Thomas Durand, l'un des cofondateurs de la chaîne YouTube "La Tronche en Biais" et créateur du blog "La Menace Théoriste", est justement connu pour son travail sur la zététique, soit l'art du doute, du développement de l'esprit critique et du scepticisme.
Mais qui dit scepticisme ne dit pas remise en question de tout, tout le temps, sans argument. C'est là que la rigueur scientifique entre en jeu. C'est sur cela qu'il insiste et il rencontre un certain succès sur le web, malgré la complexité apparente des sujets abordés.
"On n'a pas de cible privilégiée mais il est clair que ceux qui sont fortement dans la croyance détestent ce qu'on fait, voire nous haïssent personnellement", affirme-t-il, convaincu que cette discipline mentale est néanmoins indispensable pour nos sociétés démocratiques. "Il n'y a sans doute pas de domaines où les outils de la pensée critique soient inopérants, inutiles", insiste-t-il. Thomas Durand est l'Invité du samedi de LaLibre.be.
Covid-19, pro et anti-vaccins, conspirationnistes… La pensée critique a un rôle à jouer en ce moment ?
Oui. Je ne sais pas si en Belgique c'est comme en France, mais on est le pays le pays le plus vaccinosceptique. Enfin, pas dans le bon sens du terme. Pour moi, le doute est une bonne chose. Mais douter des vaccins, ça ne veut pas dire avoir des soupçons sur le pourquoi on veut nous vacciner. Ce n'est pas la même chose. Or, les deux se mélangent. Il y a des gens dont c'est le métier de nous dire ce qui est vrai et ce qui est faux, scientifiquement, d'évaluer ce que disent les autres chercheurs et d'obtenir un consensus ou non. Il y a un monde scientifique pour dire ce qu'on sait et ce qu'on ne sait pas. Le problème, c'est que même ce que l'on sait est nié. En particulier lorsqu'on parle de vaccins. Je ne comprends pas les motivations. Certains nient l'efficacité des vaccins ARN par exemple. La protection existe, elle a été validée, mais ça, ça ne passe pas. Avec des discours de type conspirationniste. Qui aurait intérêt à nous mentir là-dessus ? La personne qui nous ment sur le fait qu'un vaccin est efficace, si on vaccine et qu'on voit que ça ne fonctionne pas, elle perd tout crédit.
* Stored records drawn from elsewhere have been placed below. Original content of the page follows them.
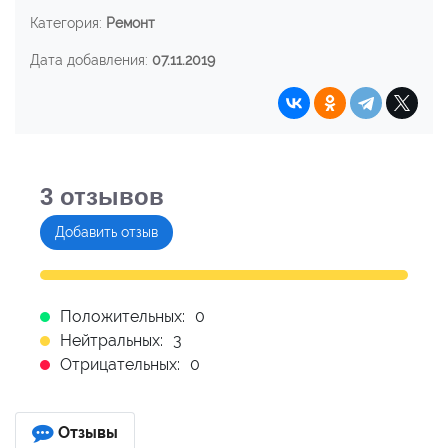
Категория:
Ремонт
Дата добавления:
07.11.2019
3
отзывов
Добавить отзыв
Положительных:
0
Нейтральных:
3
Отрицательных:
0
Отзывы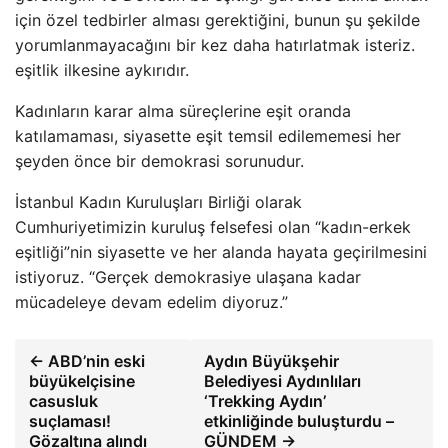
için özel tedbirler alması gerektiğini, bunun şu şekilde
yorumlanmayacağını bir kez daha hatırlatmak isteriz.
eşitlik ilkesine aykırıdır.
Kadınların karar alma süreçlerine eşit oranda
katılamaması, siyasette eşit temsil edilememesi her
şeyden önce bir demokrasi sorunudur.
İstanbul Kadın Kuruluşları Birliği olarak
Cumhuriyetimizin kuruluş felsefesi olan “kadın-erkek
eşitliği”nin siyasette ve her alanda hayata geçirilmesini
istiyoruz. “Gerçek demokrasiye ulaşana kadar
mücadeleye devam edelim diyoruz.”
← ABD’nin eski
Aydın Büyükşehir
büyükelçisine
Belediyesi Aydınlıları
casusluk
‘Trekking Aydın’
suçlaması!
etkinliğinde buluşturdu –
Gözaltına alındı
GÜNDEM →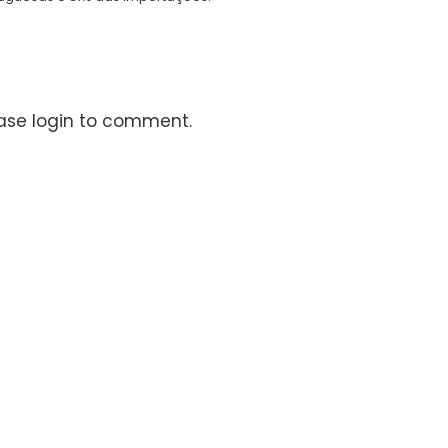
ase login to comment.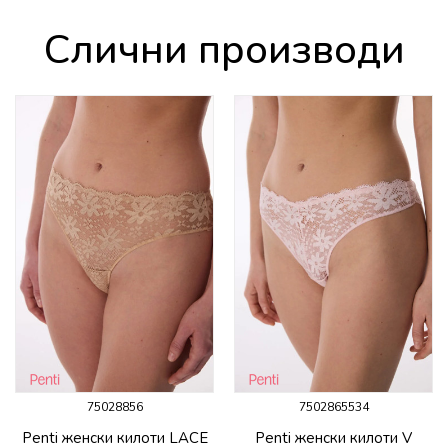
Слични производи
75028856
7502865534
Penti женски килоти LACE
Penti женски килоти V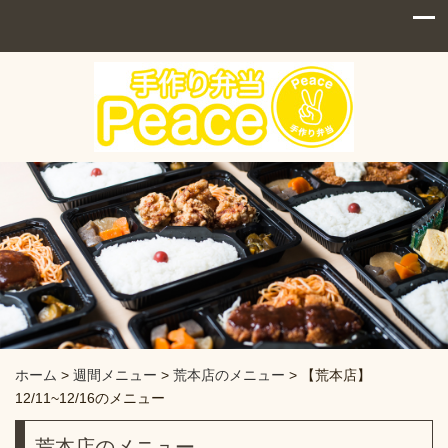
ホーム
>
週間メニュー
>
荒本店のメニュー
>
【荒本店】
12/11~12/16のメニュー
荒本店のメニュー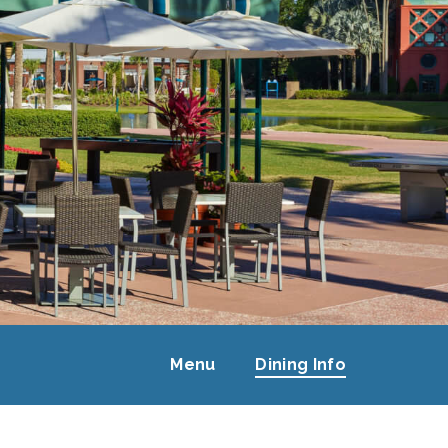
Menu
Dining Info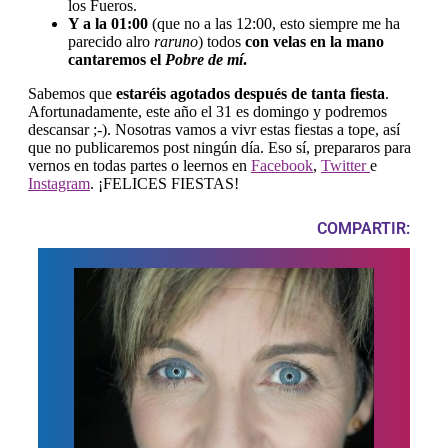
los Fueros.
Y a la 01:00
(que no a las 12:00, esto siempre me ha
parecido alro
raruno
) todos
con velas en la mano
cantaremos el
Pobre de mí
.
Sabemos que
estaréis agotados después de tanta fiesta
.
Afortunadamente, este año el 31 es domingo y podremos
descansar ;-). Nosotras vamos a vivr estas fiestas a tope, así
que no publicaremos post ningún día. Eso sí, prepararos para
vernos en todas partes o leernos en
Facebook
,
Twitter
e
Instagram
. ¡FELICES FIESTAS!
COMPARTIR: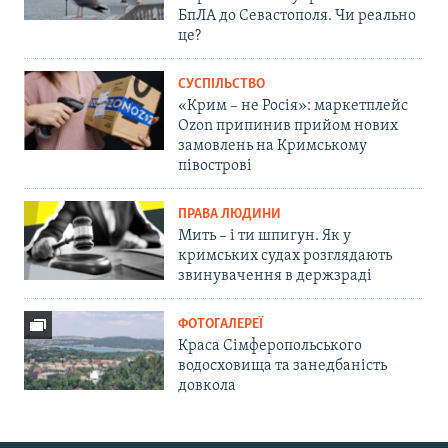
БпЛА до Севастополя. Чи реально
це?
СУСПІЛЬСТВО
«Крим – не Росія»: маркетплейс
Ozon припинив прийом нових
замовлень на Кримському
півострові
ПРАВА ЛЮДИНИ
Мить – і ти шпигун. Як у
кримських судах розглядають
звинувачення в держзраді
ФОТОГАЛЕРЕЇ
Краса Сімферопольського
водосховища та занедбаність
довкола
L'homépathie existe bien, pourtant l’efficacité est difficilement prouvable...
Il y a effectivement des médicaments prescrits alors que leur efficacité est insuffisante. Mais si on commence à tout mélanger...
Mais au-delà de l'efficacité, les gens ont aussi des doutes sur la sûreté, les effets négatifs, etc. Malgré tous les éléments rationnels et explicables...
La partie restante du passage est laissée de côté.